Sunday, October 18, 2009

Cupcakes: A Little Bit of Naughtiness

Can cupcakes possibly be healthy? I think this question is important. To me, this question strikes at the very root of our food culture.

I think cupcakes are adorable little confections. A New York Times article calls them "happy-food." I think of a cupcake and I envision the joy of frosting, the pleasure of licking something sweet, the smile on my little niece's face when I hand her a mini-cupcake.

Of course, I do not eat cupcakes. I am much too fanatical, too wildly opposed to eating a food that lacks any nutritional value whatsoever. And cupcakes, decidedly and obviously, lack nutrition.

Perhaps this is why, as the Times article suggests, cupcakes get such a bad rap.

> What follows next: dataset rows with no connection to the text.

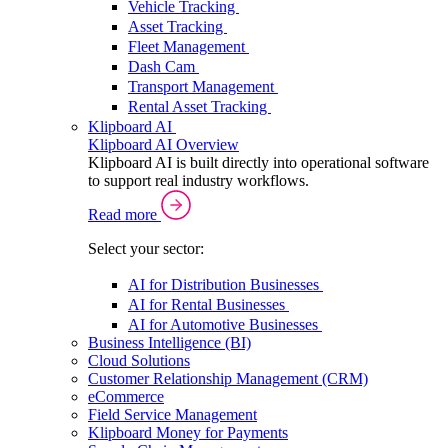
Vehicle Tracking
Asset Tracking
Fleet Management
Dash Cam
Transport Management
Rental Asset Tracking
Klipboard AI
Klipboard AI Overview
Klipboard AI is built directly into operational software
to support real industry workflows.
Read more
Select your sector:
AI for Distribution Businesses
AI for Rental Businesses
AI for Automotive Businesses
Business Intelligence (BI)
Cloud Solutions
Customer Relationship Management (CRM)
eCommerce
Field Service Management
Klipboard Money for Payments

"Cupcakes," the article states, "have recently been marched to the front lines of the fat wars, banned from a growing number of classroom birthday parties because of their sugar, fat and empty calories, a poster food of the child obesity crisis."

And yet, I have to admit, this trend disturbs me. Have we lost all sense of perspective? Have we so messed up our relationship with food that we now consider even cupcakes utterly unhealthy?

What makes a food healthy after all? Isn't this question at least as much psychological as physiological? When we eat, do we not nourish body and soul?

A cupcake is a small indiscretion. (I love how cupcakes have become sex-symbols for some bakers, how the idea of eating a cupcake in the middle of the afternoon equates so perfectly to the idea of a mid-afternoon quickie...a little bit of naughtiness!)

A little bit of naughtiness...


So is it really so bad to eat a cupcake? (A cupcake, after all, lovingly prepared, is not FoodCrack.)

The time article states the question this way: "can emotional value, on occasion, legitimately outweigh nutritional value?"

I think so, on occasion. (I'm not writing an article in defense of cupcake gluttony. I'm merely saying, Hey a cupcake ain't so bad!) I take my cue from an unlikely source, Paul Pritchford, the author of Healing with Whole Foods.

Pritchford writes:

"Do not be so rigid or self-righteous about your diet as to annoy anyone. A bad relationship is more poisonous than one of Grandma's sugar cookies. If you desire such a treat, it is better to have it than stuff yourself with rice to suppress the desire. This causes mental anguish and arrogance."

This, coming form a guy who suggests, as an optimum practice, eating a small dessert only after a "meal" of a "celery and lettuce-based salad."